How do you calculate the market supply curve from individual supply schedules?
Add up the quantity supplied by all firms at each price level to create the market supply curve
Given a table of workers and output, how do you determine the marginal product of labor?
Marginal Product of Labor (MPL) = Change in total output / Change in labor (workers hired)
How do you calculate marginal cost if total cost changes from one level of output to the next?
Marginal Cost (MC) = Change in total cost / Change in quantity produced.
If a firm’s total revenue increases from $1,000 to $1,500 when output increases from 50 to 75 units, what is the marginal revenue?
Marginal Revenue (MR) = Change in total revenue / Change in quantity sold = ($1,500 - $1,000) / (75 - 50) = $500 / 25 = $20.
If marginal revenue (MR) = $10 and marginal cost (MC) = $8, should a firm increase or decrease output? Explain.
Increase output because MR > MC, meaning producing more is still profitable.
If MR = MC at an output level of 200 units, what does this tell you about the firm’s profit-maximizing level of output?
The firm is maximizing profit at 200 units because MR = MC is the rule for profit maximization.
A firm has fixed costs of $5,000 and variable costs of $10 per unit. What is the total cost if they produce 100 units?
Total Cost = Fixed Cost + Variable Cost = $5,000 + (100 × $10) = $6,000.
A firm’s variable costs increase, but its fixed costs remain unchanged. How will this affect marginal cost?
Marginal cost increases because variable costs affect the cost of producing additional units.
A business sees an increase in workers, but the last few workers hired decrease overall productivity. What is happening in terms of the marginal product of labor?
The firm experiences diminishing marginal returns, meaning each additional worker contributes less to total output.
What happens to marginal cost when a firm experiences negative marginal returns?
Marginal cost increases because the firm is becoming less efficient.
How does the law of supply explain the relationship between price and quantity supplied?

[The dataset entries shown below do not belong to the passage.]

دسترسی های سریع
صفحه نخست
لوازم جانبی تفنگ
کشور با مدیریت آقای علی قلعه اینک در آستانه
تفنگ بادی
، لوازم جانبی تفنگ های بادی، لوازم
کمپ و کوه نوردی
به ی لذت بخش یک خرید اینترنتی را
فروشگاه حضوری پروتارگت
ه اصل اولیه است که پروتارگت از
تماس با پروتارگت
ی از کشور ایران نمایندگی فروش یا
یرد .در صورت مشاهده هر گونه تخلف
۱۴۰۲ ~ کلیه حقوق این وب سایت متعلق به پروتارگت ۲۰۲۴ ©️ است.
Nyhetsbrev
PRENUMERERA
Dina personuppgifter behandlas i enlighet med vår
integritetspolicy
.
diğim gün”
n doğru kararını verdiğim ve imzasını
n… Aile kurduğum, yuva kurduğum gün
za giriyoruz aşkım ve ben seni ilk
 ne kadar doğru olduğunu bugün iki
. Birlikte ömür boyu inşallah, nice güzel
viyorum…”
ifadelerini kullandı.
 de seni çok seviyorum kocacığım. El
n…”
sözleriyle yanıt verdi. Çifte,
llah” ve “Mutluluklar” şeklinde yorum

Law of Supply: As price increases, quantity supplied increases; as price decreases, quantity supplied decreases.
What is the difference between a change in supply and a change in quantity supplied?

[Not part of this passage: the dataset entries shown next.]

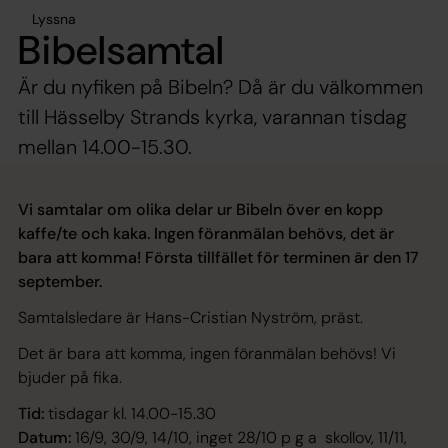
Lyssna
Bibelsamtal
Är du nyfiken på Bibeln? Då är du välkommen
till Hässelby Strands kyrka, varannan tisdag
mellan 14.00-15.30.
Vi samtalar om olika delar ur Bibeln över en kopp
kaffe/te och kaka. Ingen föranmälan behövs, det är
bara att komma! Första tillfället för terminen är den 17
september.
Samtalsledare är Hans-Cristian Nyström, präst.
Det är bara att komma, ingen föranmälan behövs! Vi
bjuder på fika.
Tid:
tisdagar kl. 14.00-15.30
Datum:
16/9, 30/9, 14/10, inget 28/10 p g a skollov, 11/11,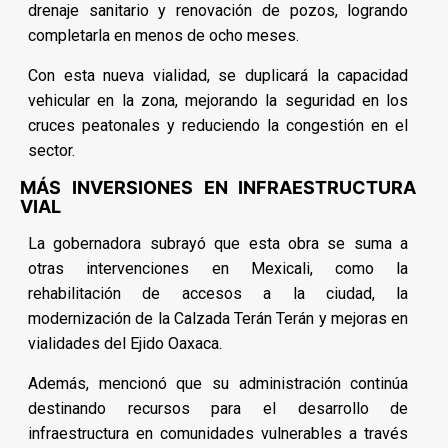
drenaje sanitario y renovación de pozos, logrando
completarla en menos de ocho meses.
Con esta nueva vialidad, se duplicará la capacidad
vehicular en la zona, mejorando la seguridad en los
cruces peatonales y reduciendo la congestión en el
sector.
MÁS INVERSIONES EN INFRAESTRUCTURA
VIAL
La gobernadora subrayó que esta obra se suma a
otras intervenciones en Mexicali, como la
rehabilitación de accesos a la ciudad, la
modernización de la Calzada Terán Terán y mejoras en
vialidades del Ejido Oaxaca.
Además, mencionó que su administración continúa
destinando recursos para el desarrollo de
infraestructura en comunidades vulnerables a través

Change in supply = Shift of the supply curve (caused by factors like input costs, technology, or government policies). Change in quantity supplied = Movement along the supply curve (caused by a change in price).
How does a supply schedule help in constructing a supply curve?

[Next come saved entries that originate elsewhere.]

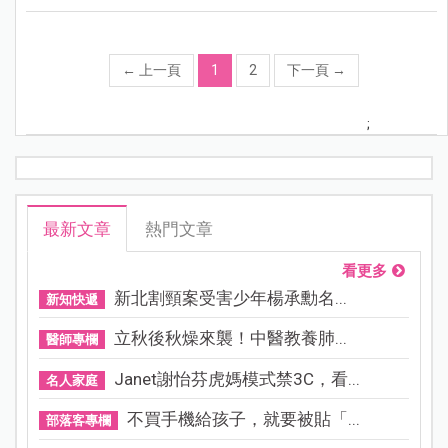
←
上一頁
1
2
下一頁
→
;
最新文章
熱門文章
看更多
新北割頸案受害少年楊承勳名...
新知快遞
立秋後秋燥來襲！中醫教養肺...
醫師專欄
Janet謝怡芬虎媽模式禁3C，看...
名人家庭
不買手機給孩子，就要被貼「...
部落客專欄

A supply schedule is a table showing different price levels and their corresponding quantity supplied, which is used to plot the supply curve.
If new technology reduces production costs, what happens to the supply curve?
The supply curve shifts to the right because production becomes more efficient.
What factors can shift the supply curve to the left?
Factors that shift the supply curve left: increased input costs, new taxes/regulations, or supply chain disruptions.
How does a subsidy affect market supply?
A subsidy lowers production costs, causing the supply curve to shift right (increase in supply).
What are fixed costs, and how do they differ from variable costs?
Fixed costs do not change with output (e.g., rent), while variable costs change with output (e.g., wages, materials).
Why is the short run different from the long run in economics?
The short run has at least one fixed cost, while in the long run, all costs are variable.
Why do businesses want to produce at the profit-maximizing level of output?
Producing at the profit-maximizing level of output (MR = MC) ensures the firm earns the most profit possible.
What happens if a firm produces at an output level where MR < MC?
If MR < MC, the firm is producing too much and should reduce output to avoid losses.
Why is perfect competition considered the most efficient market structure?
Perfect competition leads to efficiency because many firms sell identical products, meaning price equals marginal cost (P = MC).
How does a firm determine its total cost?
Total Cost (TC) = Fixed Cost (FC) + Variable Cost (VC).
If wages increase, what happens to the marginal product of labor and marginal cost?
If wages increase, marginal cost rises and the marginal product of labor may decrease due to higher labor costs.
Why do some firms experience negative marginal returns in the short run?
Negative marginal returns happen when adding more workers decreases total output due to overcrowding or inefficiencies.
In a perfectly competitive market, how does a firm’s marginal revenue relate to the market price?
In perfect competition, marginal revenue equals market price (MR = P) because firms are price takers.